WATKINS: No, when we moved, we moved the safe.
GROSS: Got it, OK.
WATKINS: The safe - the safe was huge. It was like - like, heavy - more heavy than huge. It was, like, a 200-pound safe. It took, like, a bunch - a couple people to move that joint. Like, and I knew - when he passed, I knew there was something in there because, like, I just remember him throwing stuff in there.
I remember, like, at his time - at his, you know, at times when he had real big runs, before he had to dump his money off in different places, we used to have to, like, lay on our - you know, I had to lay on my back. With him - I got that from him - laying on my back to kick that safe closed, like, because it was so jammed up with, like - you know, street money's not like the money you get from the bank, you know?
Street money is like, you know, $10,000 might look like $150,000, you know, 'cause it's so bulky and used and fluffy. And, you know, it looks like a lot.
GROSS: It's small bills.
WATKINS: Yeah, small bills. So, you know, I knew, like, even from when I - first day I went to college, like, I knew there was something in that safe. I just had to be ready for what was in there. So that's why I wasn't really worried about money. I wasn't really worried about, you know, like, what I was going to do, you know, 'cause I already had some money put up from - that I got from him when - you know, that I was getting from him anyway.

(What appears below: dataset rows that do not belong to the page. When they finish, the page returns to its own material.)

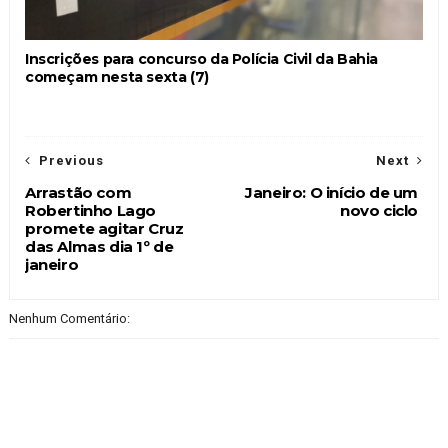
Inscrições para concurso da Polícia Civil da Bahia
começam nesta sexta (7)
Previous
Next
Arrastão com
Janeiro: O início de um
Robertinho Lago
novo ciclo
promete agitar Cruz
das Almas dia 1º de
janeiro
Nenhum Comentário:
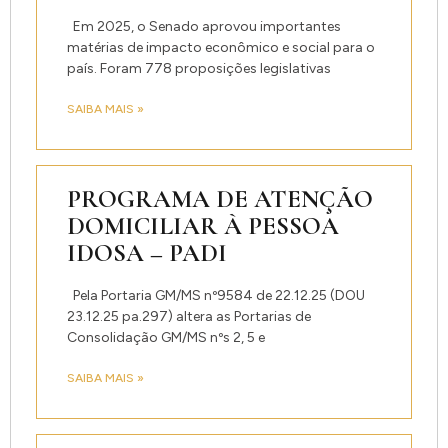
Em 2025, o Senado aprovou importantes
matérias de impacto econômico e social para o
país. Foram 778 proposições legislativas
SAIBA MAIS »
PROGRAMA DE ATENÇÃO
DOMICILIAR À PESSOA
IDOSA – PADI
Pela Portaria GM/MS nº9584 de 22.12.25 (DOU
23.12.25 pa.297) altera as Portarias de
Consolidação GM/MS nºs 2, 5 e
SAIBA MAIS »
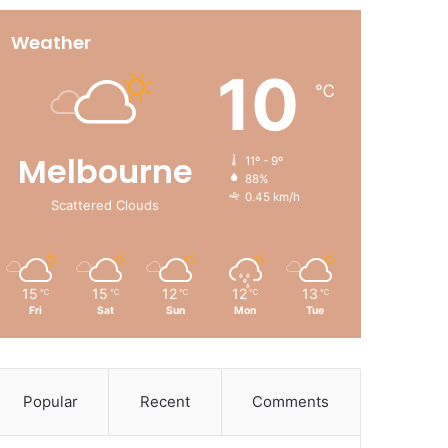
Weather
10
℃
Melbourne
11º - 9º
88%
0.45 km/h
Scattered Clouds
15
15
12
12
13
℃
℃
℃
℃
℃
Fri
Sat
Sun
Mon
Tue
Popular
Recent
Comments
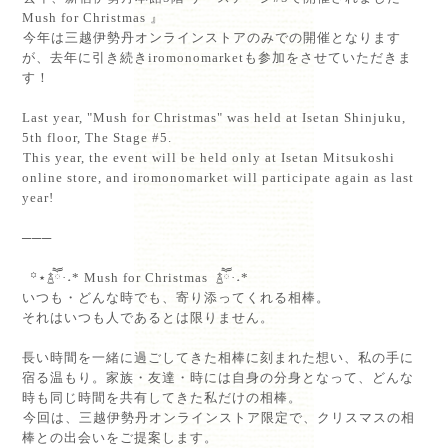
Mush for Christmas 』⁡
⁡今年は三越伊勢丹オンラインストアのみでの開催となります
が、去年に引き続きiromonomarketも参加をさせていただきま
す！⁡
⁡
Last year, "Mush for Christmas" was held at Isetan Shinjuku,
5th floor, The Stage #5.⁡
⁡This year, the event will be held only at Isetan Mitsukoshi
online store, and iromonomarket will participate again as last
year!⁡
───⁡
꙳⋆‪࿄ཽ·˖* Mush for Christmas ࿄ཽ·˖*‬⁡
いつも・どんな時でも、寄り添ってくれる相棒。⁡
それはいつも人であるとは限りません。⁡
⁡
長い時間を一緒に過ごしてきた相棒に刻まれた想い、私の手に
宿る温もり。家族・友達・時には自身の分身となって、どんな
時も同じ時間を共有してきた私だけの相棒。⁡
⁡今回は、三越伊勢丹オンラインストア限定で、クリスマスの相
棒との出会いをご提案します。⁡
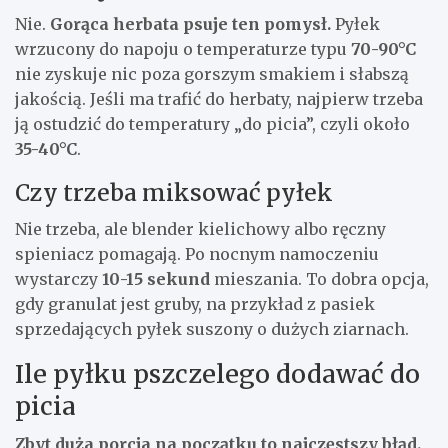
Nie.
Gorąca herbata psuje ten pomysł.
Pyłek
wrzucony do napoju o temperaturze typu
70-90°C
nie zyskuje nic poza gorszym smakiem i słabszą
jakością. Jeśli ma trafić do herbaty, najpierw trzeba
ją ostudzić do temperatury „do picia”, czyli około
35-40°C
.
Czy trzeba miksować pyłek
Nie trzeba, ale blender kielichowy albo ręczny
spieniacz pomagają. Po nocnym namoczeniu
wystarczy
10-15 sekund
mieszania. To dobra opcja,
gdy granulat jest gruby, na przykład z pasiek
sprzedających pyłek suszony o dużych ziarnach.
Ile pyłku pszczelego dodawać do
picia
Zbyt duża porcja na początku to najczęstszy błąd.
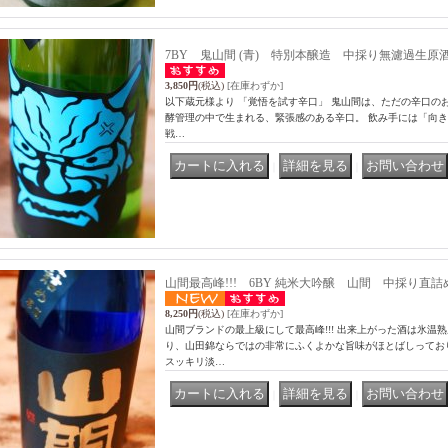
7BY 鬼山間 (青) 特別本醸造 中採り無濾過生原酒
3,850円
(税込)
[在庫わずか]
以下蔵元様より 「覚悟を試す辛口」 鬼山間は、ただの辛口の
酵管理の中で生まれる、緊張感のある辛口。 飲み手には「向
戦…
｜
｜
山間最高峰!!! 6BY 純米大吟醸 山間 中採り直詰
8,250円
(税込)
[在庫わずか]
山間ブランドの最上級にして最高峰!!! 出来上がった酒は氷温
り、山田錦ならではの非常にふくよかな旨味がほとばしっており
スッキリ淡…
｜
｜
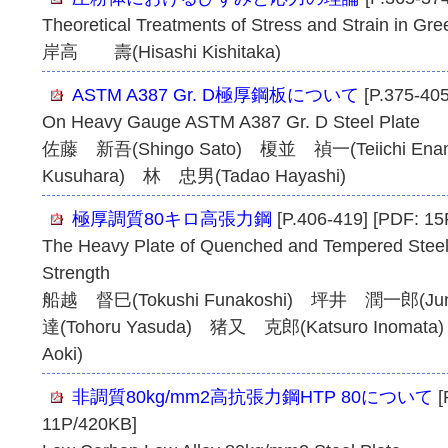
Theoretical Treatments of Stress and Strain in G
岸高 壽(Hisashi Kishitaka)
ASTM A387 Gr. D極厚鋼板について
[P.375-405
On Heavy Gauge ASTM A387 Gr. D Steel Plate
佐藤 新吾(Shingo Sato) 榎並 禎一(Teiichi En
Kusuhara) 林 忠男(Tadao Hayashi)
極厚調質80キロ高張力鋼
[P.406-419] [PDF: 1
The Heavy Plate of Quenched and Tempered Steel
Strength
船越 督巳(Tokushi Funakoshi) 坪井 潤一郎(Ju
達(Tohoru Yasuda) 猪又 克郎(Katsuro Inomat
Aoki)
非調質80kg/mm2高抗張力鋼HTP 80について
[
11P/420KB]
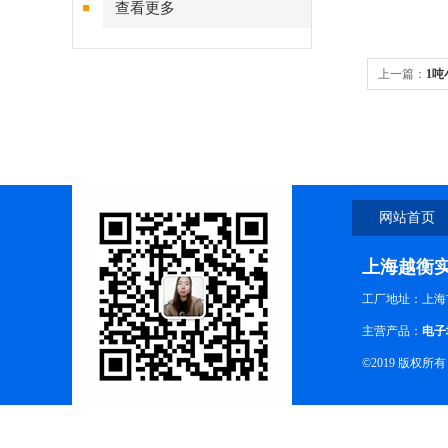
查看更多
上一篇：
1吨
网站首页
上海越衡
工厂地址：上海
主营产品：
电子
©2019 版权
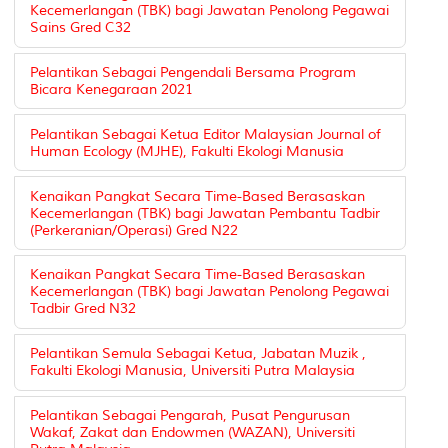
Kecemerlangan (TBK) bagi Jawatan Penolong Pegawai
Sains Gred C32
Pelantikan Sebagai Pengendali Bersama Program
Bicara Kenegaraan 2021
Pelantikan Sebagai Ketua Editor Malaysian Journal of
Human Ecology (MJHE), Fakulti Ekologi Manusia
Kenaikan Pangkat Secara Time-Based Berasaskan
Kecemerlangan (TBK) bagi Jawatan Pembantu Tadbir
(Perkeranian/Operasi) Gred N22
Kenaikan Pangkat Secara Time-Based Berasaskan
Kecemerlangan (TBK) bagi Jawatan Penolong Pegawai
Tadbir Gred N32
Pelantikan Semula Sebagai Ketua, Jabatan Muzik ,
Fakulti Ekologi Manusia, Universiti Putra Malaysia
Pelantikan Sebagai Pengarah, Pusat Pengurusan
Wakaf, Zakat dan Endowmen (WAZAN), Universiti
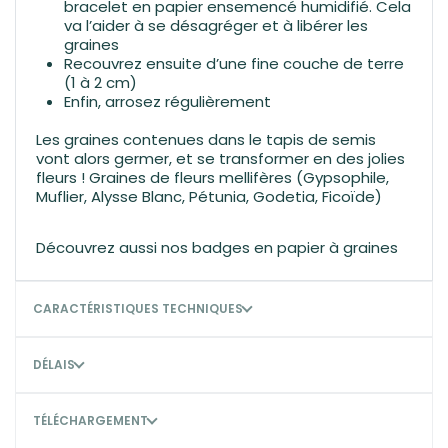
bracelet en papier ensemencé humidifié. Cela
va l’aider à se désagréger et à libérer les
graines
Recouvrez ensuite d’une fine couche de terre
(1 à 2 cm)
Enfin, arrosez régulièrement
Les graines contenues dans le tapis de semis
vont alors germer, et se transformer en des jolies
fleurs ! Graines de fleurs mellifères (Gypsophile,
Muflier, Alysse Blanc, Pétunia, Godetia, Ficoïde)
Découvrez aussi nos
badges en papier à graines
CARACTÉRISTIQUES TECHNIQUES
DÉLAIS
TÉLÉCHARGEMENT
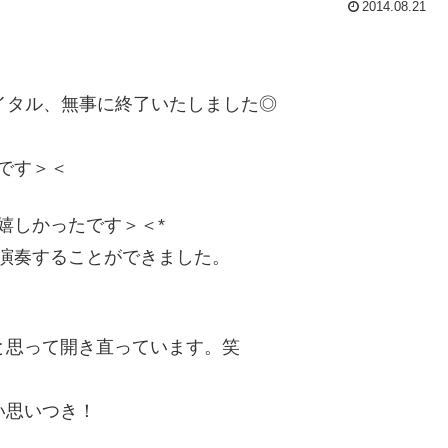
2014.08.21
イタル、無事に終了いたしました◎
です＞＜
嬉しかったです＞＜*
演奏することができました。
と思って開き直っています。笑
い思いつき！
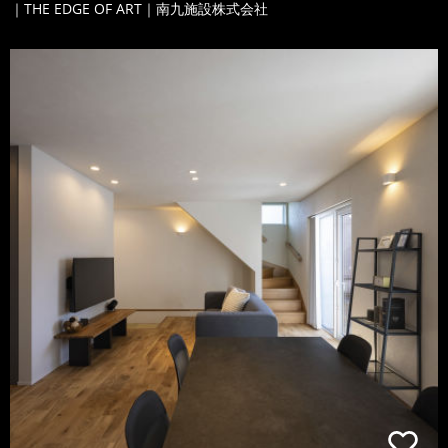
｜THE EDGE OF ART｜南九施設株式会社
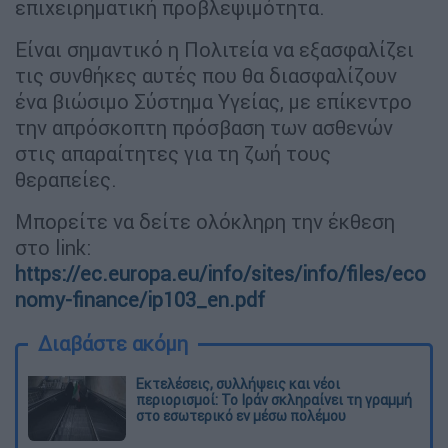
επιχειρηματική προβλεψιμότητα.
Είναι σημαντικό η Πολιτεία να εξασφαλίζει
τις συνθήκες αυτές που θα διασφαλίζουν
ένα βιώσιμο Σύστημα Υγείας, με επίκεντρο
την απρόσκοπτη πρόσβαση των ασθενών
στις απαραίτητες για τη ζωή τους
θεραπείες.
Μπορείτε να δείτε ολόκληρη την έκθεση
στο link:
https://ec.europa.eu/info/sites/info/files/eco
nomy-finance/ip103_en.pdf
Διαβάστε ακόμη
Εκτελέσεις, συλλήψεις και νέοι
περιορισμοί: Το Ιράν σκληραίνει τη γραμμή
στο εσωτερικό εν μέσω πολέμου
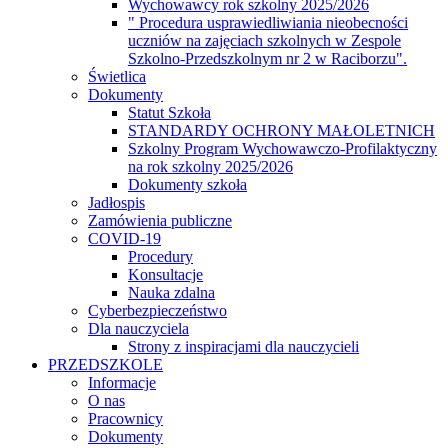
Wychowawcy rok szkolny 2025/2026
" Procedura usprawiedliwiania nieobecności
uczniów na zajęciach szkolnych w Zespole
Szkolno-Przedszkolnym nr 2 w Raciborzu".
Świetlica
Dokumenty
Statut Szkoła
STANDARDY OCHRONY MAŁOLETNICH
Szkolny Program Wychowawczo-Profilaktyczny
na rok szkolny 2025/2026
Dokumenty szkoła
Jadłospis
Zamówienia publiczne
COVID-19
Procedury
Konsultacje
Nauka zdalna
Cyberbezpieczeństwo
Dla nauczyciela
Strony z inspiracjami dla nauczycieli
PRZEDSZKOLE
Informacje
O nas
Pracownicy
Dokumenty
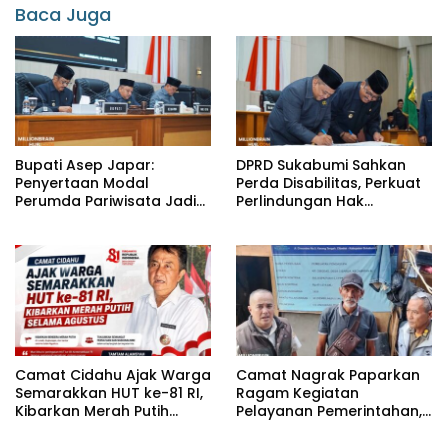
Baca Juga
Bupati Asep Japar:
DPRD Sukabumi Sahkan
Penyertaan Modal
Perda Disabilitas, Perkuat
Perumda Pariwisata Jadi
Perlindungan Hak
Kunci Dongkrak PAD dan
Penyandang Disabilitas
Investasi
Camat Cidahu Ajak Warga
Camat Nagrak Paparkan
Semarakkan HUT ke-81 RI,
Ragam Kegiatan
Kibarkan Merah Putih
Pelayanan Pemerintahan,
Selama Agustus
dari Rakor MUI hingga
Monitoring Proyek IPA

Like, you know, he would leave - you know, he would - yo, here's a couple dollars, whatever, whatever. Like I already had a little bit of money stacked up. So I wasn't really worried about cash. I was more or less worried about what I was going to do. And once I decided to do that, I said, you know what? I'm just going to - I'm going to be the best at it.
GROSS: You'd seen crack really ruin the lives of people. You know, your father used crack. You said most of your friends had a parent who was on crack. And how did you feel about knowing you were selling something that destroyed people?
WATKINS: I used to have these thoughts to myself about how this is what these people want. I'm not putting a gun to their head. I wasn't out there making them do it. Yeah, I saw the effects, and those effects, like, they hit me in different ways, but I just felt like we were all just part of this whole big piece of nothingness. And I had to pick my role. I knew I wasn't going to be the person using it.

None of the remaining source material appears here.